The Roll of a Die
“Hey what’s with the dice?”
I pointed to the small silver dice pendant that hung around my teacher’s neck.
Don* was fresh out of university, and we’d struck up a friendship of sorts, based on our love of experiencing new things. He’d always wanted to learn to how to ride a motorbike, and I told him I’d happily oblige if he let me drive his hotted up car.
But on this day, it was the die that caught my eye. I was only about 14, but I knew there was more to this symbol than a simple pendant. What followed was an intriguing conversation about the role of fate in our lives. A typical conversation for two rebels just trying to figure out this ‘life’ thing.
He explained he was ‘living by the die’, making decisions based on its roll. He’d changed degrees, ditched a fiancée, and moved houses, purely based on the roll of a die.
There was no internet back then, so I had to take his word for it that he wasn’t the only crazy person doing this. Well, crazy is a misnomer. One man’s crazy is another man’s genius.
There was a simplicity in this method of life for sure; if one believed in fated lives and no agency. But I was still learning, and I didn’t know what I believed.
I’ve no idea what brought his dice to mind many years later, but I jumped online to find out about this ‘die thing’ he’d spoken about. I found an article about the book The Dice Man.
Don hadn’t mentioned the actual book, but it makes sense that a ‘trend’ like this would have its origins in literature, and it made for fascinating reading!
Ha! Ha!
Of course, my next step was to Facebook stalk him to see how his life turned out.

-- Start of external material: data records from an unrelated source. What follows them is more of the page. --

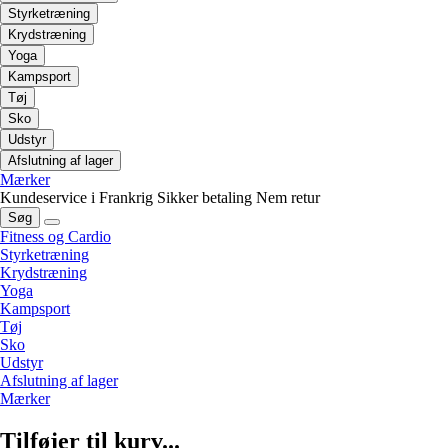
Styrketræning
Krydstræning
Yoga
Kampsport
Tøj
Sko
Udstyr
Afslutning af lager
Mærker
Kundeservice i Frankrig
Sikker betaling
Nem retur
Søg
Fitness og Cardio
Styrketræning
Krydstræning
Yoga
Kampsport
Tøj
Sko
Udstyr
Afslutning af lager
Mærker
Tilføjer til kurv...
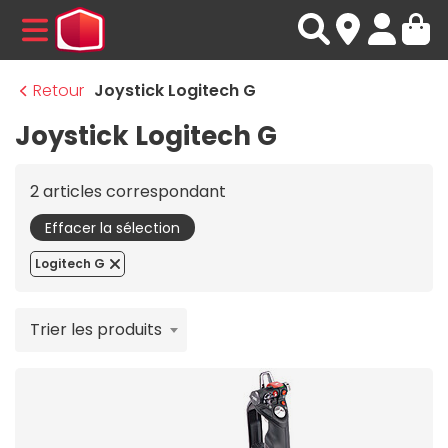
MENU
Retour
Joystick Logitech G
Joystick Logitech G
2 articles correspondant
Effacer la sélection
Logitech G
Trier les produits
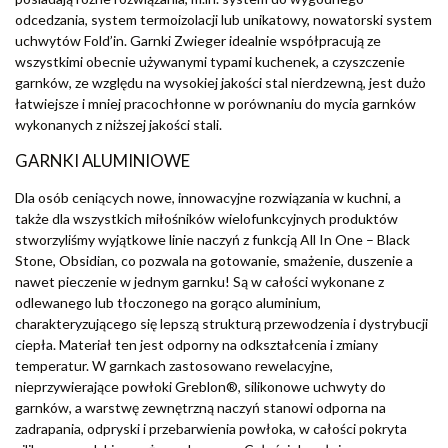
odcedzania, system termoizolacji lub unikatowy, nowatorski system
uchwytów Fold’in. Garnki Zwieger idealnie współpracują ze
wszystkimi obecnie używanymi typami kuchenek, a czyszczenie
garnków, ze względu na wysokiej jakości stal nierdzewną, jest dużo
łatwiejsze i mniej pracochłonne w porównaniu do mycia garnków
wykonanych z niższej jakości stali.
GARNKI ALUMINIOWE
Dla osób ceniących nowe, innowacyjne rozwiązania w kuchni, a
także dla wszystkich miłośników wielofunkcyjnych produktów
stworzyliśmy wyjątkowe linie naczyń z funkcją All In One – Black
Stone, Obsidian, co pozwala na gotowanie, smażenie, duszenie a
nawet pieczenie w jednym garnku! Są w całości wykonane z
odlewanego lub tłoczonego na gorąco aluminium,
charakteryzującego się lepszą strukturą przewodzenia i dystrybucji
ciepła. Materiał ten jest odporny na odkształcenia i zmiany
temperatur. W garnkach zastosowano rewelacyjne,
nieprzywierające powłoki Greblon®, silikonowe uchwyty do
garnków, a warstwę zewnętrzną naczyń stanowi odporna na
zadrapania, odpryski i przebarwienia powłoka, w całości pokryta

The romantic in me was disappointed to find he’s working in the corporate sector, making a ‘killing’ in traditional marketing and seminars.
But no one can know facts from this distance, right?

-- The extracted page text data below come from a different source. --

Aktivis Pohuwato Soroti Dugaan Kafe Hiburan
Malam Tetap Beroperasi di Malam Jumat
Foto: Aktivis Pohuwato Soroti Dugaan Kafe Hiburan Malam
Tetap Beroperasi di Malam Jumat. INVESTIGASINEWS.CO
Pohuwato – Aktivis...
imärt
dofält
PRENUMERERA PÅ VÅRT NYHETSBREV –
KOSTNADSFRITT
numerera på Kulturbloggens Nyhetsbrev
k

Perhaps the die led him there?
My heart gently reminded me that whether he ‘sold out’ or ‘grew up’ is entirely based on my own perspective, and not his.

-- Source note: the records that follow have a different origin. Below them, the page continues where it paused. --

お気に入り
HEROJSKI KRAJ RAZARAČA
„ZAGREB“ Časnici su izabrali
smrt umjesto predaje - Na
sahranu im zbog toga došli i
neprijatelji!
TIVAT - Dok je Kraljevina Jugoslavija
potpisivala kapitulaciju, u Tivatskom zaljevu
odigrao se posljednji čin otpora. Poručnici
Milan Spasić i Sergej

Thinking back to Don’s ‘system of life’ made me ponder my own.
It certainly seemed ludicrous to hand your life over to the roll of a die that knew nothing about you personally, your dreams, hopes or ambitions.
Yet I’d spent my early years doing what was expected of me.
And it was the same as rolling a die for decisions.
The people who ‘expected’ me to behave a certain way knew nothing about me personally. They knew nothing of my dreams, hopes, and ambitions. I just did what was expected, and I excelled at it. Everyone else seemed to decide what the roll of my die should be.
And I gladly obliged.
People pleasing, or the fawn response of complex PTSD, slowly erodes the self, autonomy, and any form of agency with each inauthentic step.
It’s a survival mode of behaviour based on what appears the safest route through any particular day.
I wasn’t blatantly rolling a die like Don, but I was just as passive. I let others (people, society, and systems) roll my die for me. And as they say, you can’t change something you’re not aware of!
But this awareness also comes with a form of contradiction.
I certainly believe in the power of a surrendered life.
But there’s a dramatic difference between surrendering to the familiarity of unhealthy patterns in our lives, and surrendering by choosing to flow with life, rather than resist and battle against your one and precious life.